Financial Status (Independent Rating Services)
The financial strength and stability of an insurance company are two vitally important factors to potential insureds. The financial strength of an insurance company is based on prior claims experience, investment earnings, level of reserves (amount of money kept in a separate account to cover debts to policyholders), and management, to name a few. Guides to insurance companies' financial integrity are published regularly by the following various independent rating services: AM Best Fitch Standard and Poor's Moody's Weiss
Competent Parties
The parties to a contract must be capable of entering into a contract in the eyes of the law. Generally, this requires that both parties be of legal age (14 1/2 in New York), mentally competent to understand the contract, and not under the influence of drugs or alcohol.
Utmost Food Faith
The principle of utmost good faith implies that there will be no fraud, misrepresentation or concealment between the parties. As it pertains to insurance policies, both the insurer and insured must be able to rely on the other for relevant information. The insured is expected to provide accurate information on the application for insurance, and the insurer must clearly and truthfully describe policy features and benefits, and must not conceal or mislead the insured.
Offer and Acceptance
There mus be a definite offer by one party, and the other party must accept this offer in its exact terms. In insurance, the applicant usually makes the offer when submitting the application. Acceptance takes place when an insurer's underwriter approves the application and issues a policy
Elements of Insurable Risks
Due to chance: A loss that is outside the insured's control. Definite and measurable: A loss that is specific as to the cause, time, place and amount. An insurer must be able to determine how much the benefit will be and when it becomes payable. Statistically predictable: Insurers must be able to estimate the average frequency and severity of future losses and set appropriate premium rates. Not catastrophic: Insurers need to be reasonably certain their losses will not exceed specific limits.

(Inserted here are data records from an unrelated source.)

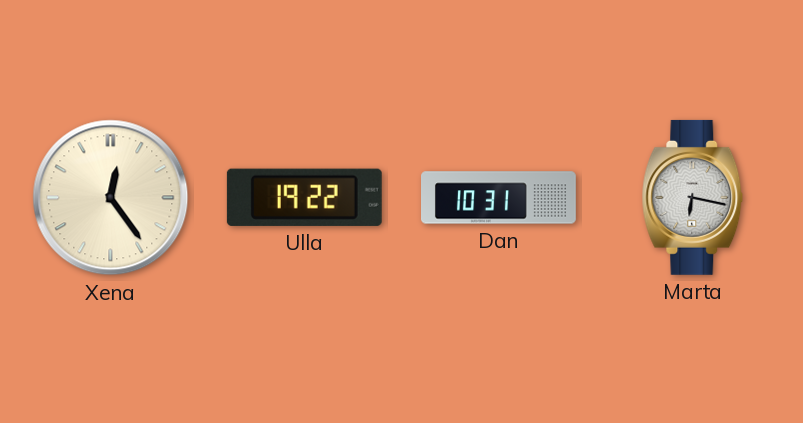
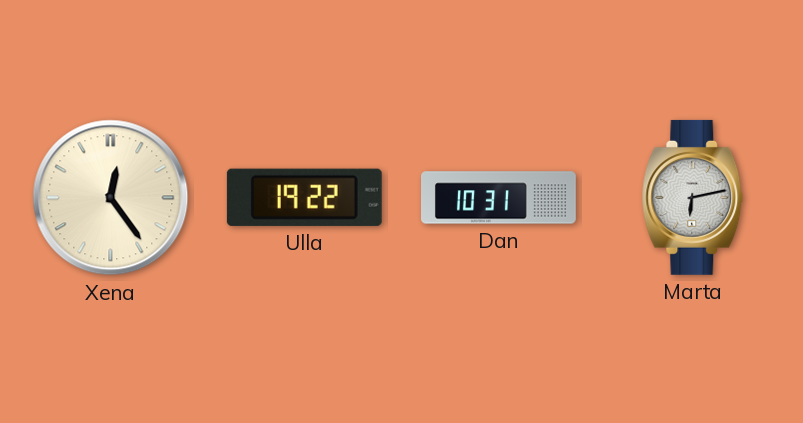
Marta: 6:17 -> 6:13
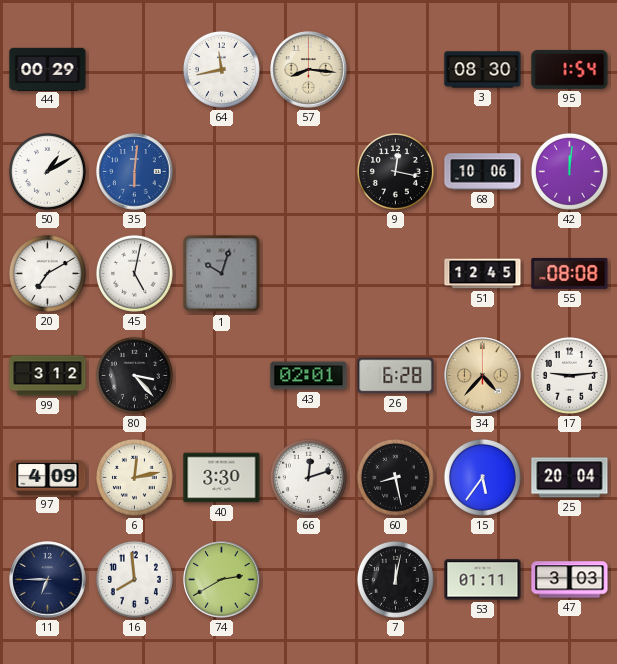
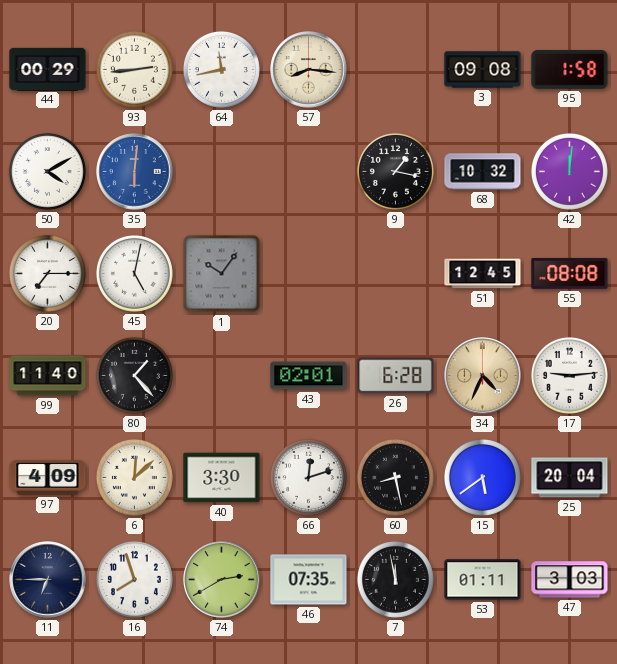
93: none -> 2:44
3: 08:30 -> 09:08
95: 1:54 -> 1:58
50: 1:10 -> 4:10
9: 12:17 -> 1:17
68: 10:06 -> 10:32
20: 7:10 -> 7:15
1: 10:03 -> 10:06
99: 3:12 -> 11:40
80: 3:23 -> 1:23
34: 4:37 -> 4:34
6: 12:13 -> 12:08
15: 5:36 -> 5:39
16: 7:59 -> 7:57
46: none -> 07:35
7: 12:02 -> 11:58
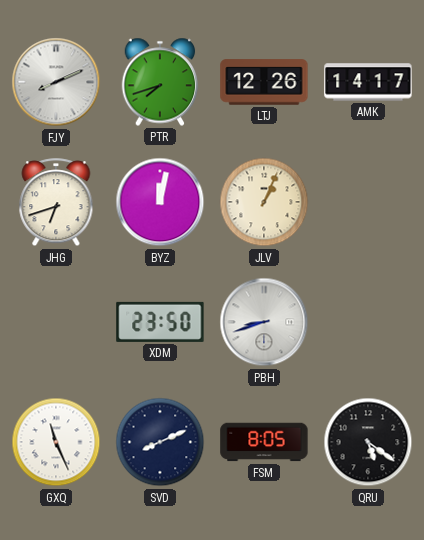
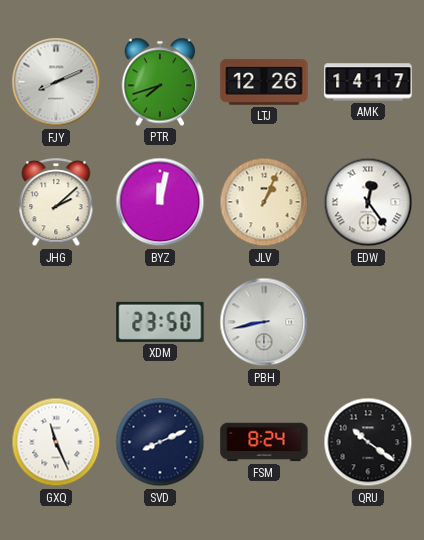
JHG: 6:42 -> 2:08
EDW: none -> 12:24
PBH: 8:42 -> 8:43
FSM: 8:05 -> 8:24
QRU: 5:21 -> 10:21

That is why insurance policies usually exclude coverage for loss cause by nuclear wars or events. Randomly selected and large loss exposure: There must be a sufficiently large pool of the insured that represents a random selection of risks in terms of age, gender, occupation, health and economic status, and geographic location.
Stock Companies
Stock companies are owned by the stockholders who provide the capital necessary to establish and operate the insurance company and who share in any profits or losses. Officers are elected by the stockholders and manage stock insurance companies. Traditionally, stock companies issue nonparticipating policies, in which policyowners do not share in profits or losses. A nonparticipating (stock) policy does not pay dividends to policyowners; however, taxable dividends are paid to stockholders.